= Nuremberg-Kleinreuth radio transmitter =

Former broadcasting facility

The Transmitter Nuremberg-Kleinreuth was a broadcasting facility for medium wave at Nuremberg, Bavaria, Germany. It was founded in 1927 in Nuremberg-Kleinreuth at the former Broadcast Street 24, now Sigmund Street 181, in order to supply the northern areas of Bavaria with broadcast programs in the medium-wave band.

==Antenna==
Between 1927 and 1935 this plant's transmission antenna was a T-antenna, which was spun between two 75 m freestanding steel framework towers.

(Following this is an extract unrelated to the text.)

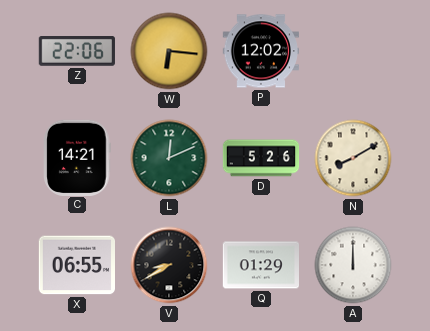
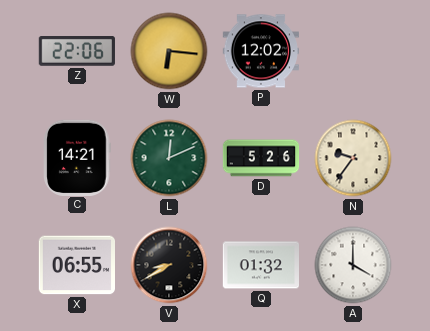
N: 8:10 -> 9:36
Q: 01:29 -> 01:32
A: 12:00 -> 4:00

In 1935 this antenna was replaced by a 124 m tower built of wood, which became available at the change of the antenna system at transmitter Ismaning in 1934 and which was rebuilt in Nuremberg-Kleinreuth after its disassembly.

On 6 April 1950 a 100 m guyed mast radiator went into service at Nuremberg-Kleinreuth. The now dispensable wood tower was demolished on 12 July 1961 because of decay.

==Closure==
On 15 September 1969 the Nuremberg-Kleinreuth broadcasting station was shut down, after the radio mast at Dillberg had been equipped with a cage aerial for medium wave transmission and thus could overtake the function of the transmitter Nuremberg-Kleinreuth.
In 1973 the area of the transmitting plant was sold to the company Theisen KG, which allowed the remaining installations of the abandoned transmitter be demolished in order to build a factory hall there.